### The task
Give back the data below word for word. Any image in it should be left out.

[Saved entries]

——

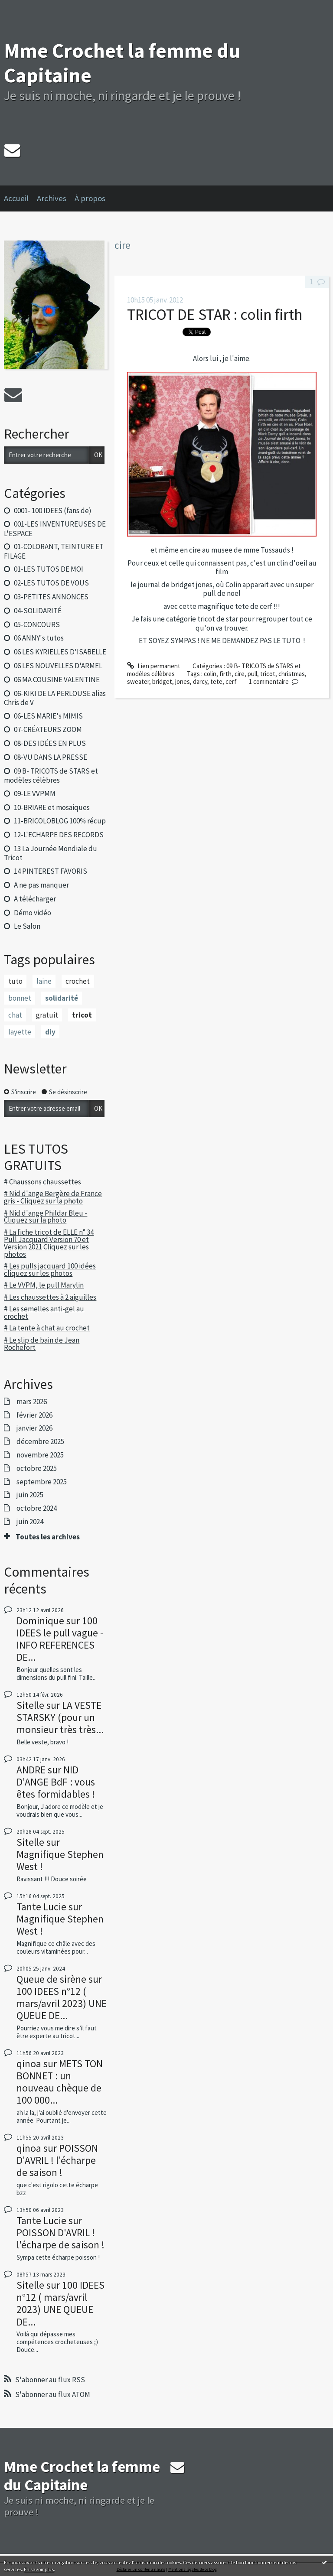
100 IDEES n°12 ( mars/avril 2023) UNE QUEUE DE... (61, 2003)
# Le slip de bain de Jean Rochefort (41, 1343)
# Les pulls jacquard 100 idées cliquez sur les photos (50, 1269)
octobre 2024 (36, 1508)
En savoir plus (39, 2569)
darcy (200, 681)
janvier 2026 (34, 1428)
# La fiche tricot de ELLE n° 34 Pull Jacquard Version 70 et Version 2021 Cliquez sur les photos (49, 1243)
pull (252, 674)
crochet (77, 981)
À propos (90, 198)
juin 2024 (29, 1521)
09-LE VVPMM (35, 793)
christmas (291, 674)
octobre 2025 (36, 1468)
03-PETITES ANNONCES (51, 597)
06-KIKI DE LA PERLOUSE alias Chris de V (54, 698)
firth (225, 674)
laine (44, 981)
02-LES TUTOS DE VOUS (51, 583)
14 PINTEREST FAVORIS (50, 871)
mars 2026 (31, 1401)
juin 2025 (29, 1494)
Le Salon (27, 926)
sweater (138, 681)
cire (240, 674)
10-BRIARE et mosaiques (52, 807)
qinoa (28, 2063)
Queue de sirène (51, 1979)
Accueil (16, 198)
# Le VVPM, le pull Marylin (44, 1285)
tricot (82, 1015)
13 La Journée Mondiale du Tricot (50, 853)
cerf (231, 681)
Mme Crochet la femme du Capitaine (122, 63)
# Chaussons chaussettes (42, 1182)
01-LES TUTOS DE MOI (48, 569)
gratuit (47, 1015)
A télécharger (35, 899)
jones (182, 681)
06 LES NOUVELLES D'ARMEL (58, 665)
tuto (15, 981)
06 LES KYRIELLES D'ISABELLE (60, 652)
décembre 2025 (40, 1441)
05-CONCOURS (37, 624)
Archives (51, 198)
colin (210, 674)
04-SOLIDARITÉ (38, 610)
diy (50, 1032)
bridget (162, 681)
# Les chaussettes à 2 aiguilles (50, 1297)
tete (216, 681)
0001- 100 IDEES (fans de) (52, 510)
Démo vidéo (32, 912)
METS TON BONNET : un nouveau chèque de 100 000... (59, 2081)
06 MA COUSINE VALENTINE (57, 679)
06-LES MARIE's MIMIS (48, 716)
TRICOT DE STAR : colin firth (215, 314)
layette (19, 1032)
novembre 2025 (40, 1455)
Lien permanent (153, 666)
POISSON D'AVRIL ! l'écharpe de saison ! (57, 2160)
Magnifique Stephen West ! (60, 1860)
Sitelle (30, 1705)
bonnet (19, 998)
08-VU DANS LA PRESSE (50, 757)
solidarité (61, 998)
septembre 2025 (41, 1481)
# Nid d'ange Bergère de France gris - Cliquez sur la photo (53, 1197)
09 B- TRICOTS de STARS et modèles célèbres (51, 775)
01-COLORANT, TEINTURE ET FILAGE (53, 551)
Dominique (40, 1620)
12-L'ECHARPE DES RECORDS (59, 834)
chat (15, 1015)
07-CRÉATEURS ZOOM (48, 729)
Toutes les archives (48, 1536)
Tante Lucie (41, 1906)
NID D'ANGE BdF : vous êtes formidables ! (55, 1781)
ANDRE (31, 1769)
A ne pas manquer (41, 885)
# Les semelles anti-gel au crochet (44, 1312)
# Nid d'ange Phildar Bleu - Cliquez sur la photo (45, 1216)
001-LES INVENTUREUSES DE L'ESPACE (54, 528)
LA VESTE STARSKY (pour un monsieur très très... (60, 1717)
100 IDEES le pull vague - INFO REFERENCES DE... (59, 1638)
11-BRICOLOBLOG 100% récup (60, 821)
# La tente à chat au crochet (47, 1328)
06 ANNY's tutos (39, 638)
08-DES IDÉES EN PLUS (50, 743)
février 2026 (34, 1415)
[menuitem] (20, 198)
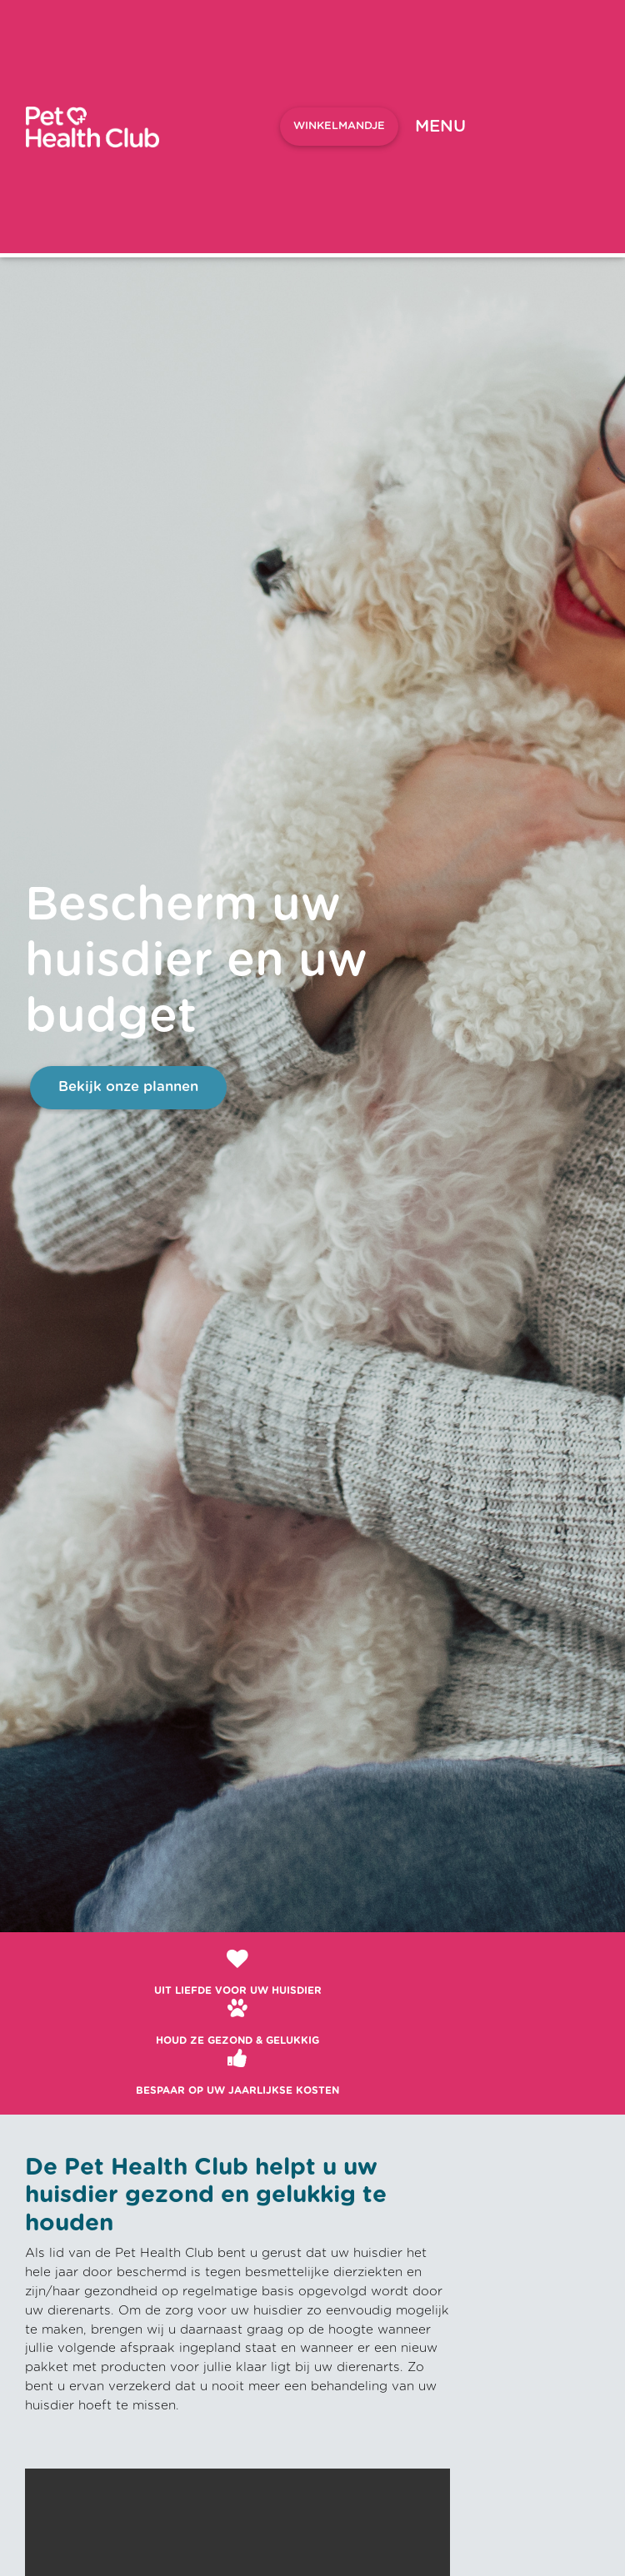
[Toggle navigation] (440, 126)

——

### Result of the task
100 IDEES n°12 ( mars/avril 2023) UNE QUEUE DE... (61, 2003)
# Le slip de bain de Jean Rochefort (41, 1343)
# Les pulls jacquard 100 idées cliquez sur les photos (50, 1269)
octobre 2024 (36, 1508)
En savoir plus (39, 2569)
darcy (200, 681)
janvier 2026 (34, 1428)
# La fiche tricot de ELLE n° 34 Pull Jacquard Version 70 et Version 2021 Cliquez sur les photos (49, 1243)
pull (252, 674)
crochet (77, 981)
À propos (90, 198)
juin 2024 (29, 1521)
09-LE VVPMM (35, 793)
christmas (291, 674)
octobre 2025 (36, 1468)
03-PETITES ANNONCES (51, 597)
06-KIKI DE LA PERLOUSE alias Chris de V (54, 698)
firth (225, 674)
laine (44, 981)
02-LES TUTOS DE VOUS (51, 583)
14 PINTEREST FAVORIS (50, 871)
mars 2026 (31, 1401)
juin 2025 (29, 1494)
Le Salon (27, 926)
sweater (138, 681)
cire (240, 674)
10-BRIARE et mosaiques (52, 807)
qinoa (28, 2063)
Queue de sirène (51, 1979)
Accueil (16, 198)
# Le VVPM, le pull Marylin (44, 1285)
tricot (82, 1015)
13 La Journée Mondiale du Tricot (50, 853)
cerf (231, 681)
Mme Crochet la femme du Capitaine (122, 63)
# Chaussons chaussettes (42, 1182)
01-LES TUTOS DE MOI (48, 569)
gratuit (47, 1015)
A télécharger (35, 899)
jones (182, 681)
06 LES NOUVELLES D'ARMEL (58, 665)
tuto (15, 981)
06 LES KYRIELLES D'ISABELLE (60, 652)
décembre 2025 (40, 1441)
05-CONCOURS (37, 624)
Archives (51, 198)
colin (210, 674)
04-SOLIDARITÉ (38, 610)
diy (50, 1032)
bridget (162, 681)
# Les chaussettes à 2 aiguilles (50, 1297)
tete (216, 681)
0001- 100 IDEES (fans de) (52, 510)
Démo vidéo (32, 912)
METS TON BONNET : un nouveau chèque de 100 000... (59, 2081)
06 MA COUSINE VALENTINE (57, 679)
06-LES MARIE's MIMIS (48, 716)
TRICOT DE STAR : colin firth (215, 314)
layette (19, 1032)
novembre 2025 (40, 1455)
Lien permanent (153, 666)
POISSON D'AVRIL ! l'écharpe de saison ! (57, 2160)
Magnifique Stephen West ! (60, 1860)
Sitelle (30, 1705)
bonnet (19, 998)
08-VU DANS LA PRESSE (50, 757)
solidarité (61, 998)
septembre 2025 (41, 1481)
# Nid d'ange Bergère de France gris - Cliquez sur la photo (53, 1197)
09 B- TRICOTS de STARS et modèles célèbres (51, 775)
01-COLORANT, TEINTURE ET FILAGE (53, 551)
Dominique (40, 1620)
12-L'ECHARPE DES RECORDS (59, 834)
chat (15, 1015)
07-CRÉATEURS ZOOM (48, 729)
Toutes les archives (48, 1536)
Tante Lucie (41, 1906)
NID D'ANGE BdF : vous êtes formidables ! (55, 1781)
ANDRE (31, 1769)
A ne pas manquer (41, 885)
# Les semelles anti-gel au crochet (44, 1312)
# Nid d'ange Phildar Bleu - Cliquez sur la photo (45, 1216)
001-LES INVENTUREUSES DE L'ESPACE (54, 528)
LA VESTE STARSKY (pour un monsieur très très... (60, 1717)
100 IDEES le pull vague - INFO REFERENCES DE... (59, 1638)
11-BRICOLOBLOG 100% récup (60, 821)
# La tente à chat au crochet (47, 1328)
06 ANNY's tutos (39, 638)
08-DES IDÉES EN PLUS (50, 743)
février 2026 (34, 1415)
[menuitem] (20, 198)
[Toggle navigation] (440, 126)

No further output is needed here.